Sa tête a été placée devant leur porte, décapitée pour avoir répondu aux djihadistes. Deux ans déjà, mais Zara Alifa Assumane, Mozambicaine de 62 ans, reste hantée par les images de sa belle-sœur, sauvagement tuée et mutilée par ces groupes armés.
Cette survivante vit désormais dans un camp de déplacés à Montepuez, 150 km à l’intérieur des terres. L’endroit s’est peu à peu transformé en petite ville, au rythme des attaques et des vagues d’arrivée de ceux qui fuient. Des échoppes se sont installées, un coiffeur, un tailleur. Des enfants vendent des œufs pour quelques pièces.
Ils sont des milliers. Depuis plus de quatre ans, la province riche en gaz naturel du Cabo Delgado (nord-est), frontalière avec la Tanzanie, est en proie à des attaques de groupes armés djihadistes. Les violences ont tué 3 700 personnes, forçant 820 000 autres à quitter leur foyer.

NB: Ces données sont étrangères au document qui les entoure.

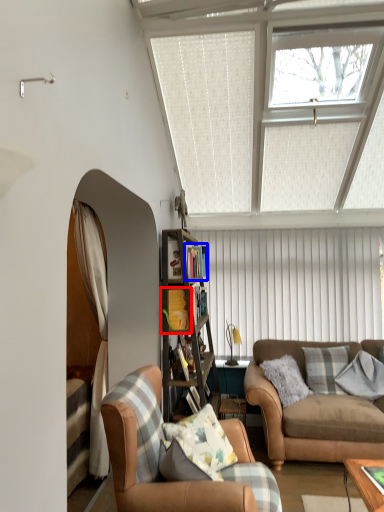 Question: Which object appears farthest to the camera in this image, shelf (highlighted by a red box) or shelf (highlighted by a blue box)?

Choices:
 (A) shelf
 (B) shelf

Answer: (B) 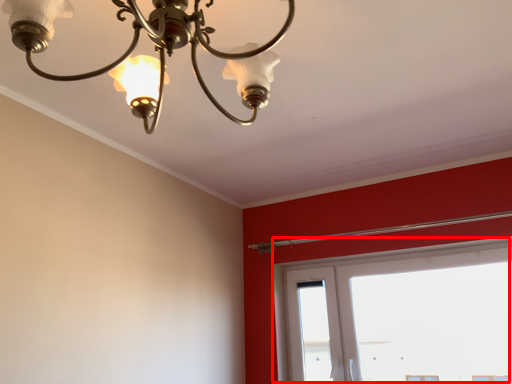 Question: In this image, where is window (annotated by the red box) located relative to lamp?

Ce jour-là, ils ont débarqué dans un village et ordonné à tout le monde de sortir. “Ils ont décapité ma belle-sœur parce qu’elle leur a répondu”, raconte Zara. Et si le message n’était pas clair, ils lui ont aussi tranché la langue, souffle-t-elle.
Organisations humanitaires
Cette femme avait un jeune fils. Il a assisté à la scène avant d’être embarqué par les djihadistes. Zara, elle, a réussi à s’enfuir. Elle a rampé dans la jungle, terrifiée. Elle dépend aujourd’hui des organisations humanitaires pour boire, manger.
Ici comme dans toute la région à majorité musulmane, les femmes portent le foulard. Le chant des coqs se mêle à la musique de haut-parleurs accrochés à des panneaux solaires.
Dans un coin, une cabane coiffée d’une antenne annonce le divertissement du jour : Barcelone-Naples. Une récréation, mais seulement le temps d’un match, car au milieu de ce semblant de vie, chacun traîne une lourde histoire.
Pour le responsable de l’ONG sud-africaine JAM active dans le camp, Killen Otieno, le fléau djihadiste est dévastateur. “En 30 ans d’expérience, je n’ai jamais vu ce que j’ai vu au Cabo Delgado”, avoue-t-il.
Tactique de guérilla
Avec ses eaux azur et son sable blanc, la région a des airs de paradis. Mais la violence y est partout visible : des barrages sur les routes, le camp militaire près de l’aéroport de Pemba, capitale de la province. Sur la piste, des avions du Lesotho et du Botswana, parmi les forces régionales envoyées depuis juillet pour épauler une armée mozambicaine dépassée.
Le gouvernement mozambicain met en avant des progrès sur le terrain. Mais les assaillants ont changé de méthode. Se repliant dans la province voisine de Niassa, ils se rendent moins visibles et adoptent une tactique de guérilla.
Cornielo Manuel, un ancien pêcheur de 31 ans, lui aussi déplacé, ne comprend pas l’origine de tout ce malheur. Lorsqu’ils ont attaqué son village, les djihadistes ont crié “Dieu est grand”, se souvient-il. Ensuite, “le sang a coulé, comme une rivière”. Lui s’en est sorti avec des blessures par balles à l’épaule. Les cicatrices sont là.
Certains ont perdu un ami, un enfant. Issa Pedro, 57 ans, n’a jamais retrouvé sa fille de 16 ans, capturée en 2020 à Mocimboa da Praia, ancien fief côtier des “al-shabab”. Selon les ONG et de nombreux témoignages, des jeunes filles ont été kidnappées puis réduites à l’état d’esclaves sexuelles. Et de jeunes garçons enlevés, enrôlés comme enfants soldats.
Reserves de gaz
Les violences ont aussi forcé les géants de l’énergie à ralentir leurs recherches en ressources naturelles. Le Mozambique détient au large de ses côtes les plus grandes réserves de gaz d’Afrique subsaharienne. Le Français Total a dû suspendre son méga projet de 16,5 milliard d’euros. Et n’a pour l’instant aucune perspective précise de retour.
Selon les spécialistes, l’exploitation de ces richesses, dont la région pauvre n’a jamais vu la couleur, nourrissent des griefs envers le gouvernement mozambicain et les rangs des groupes armés.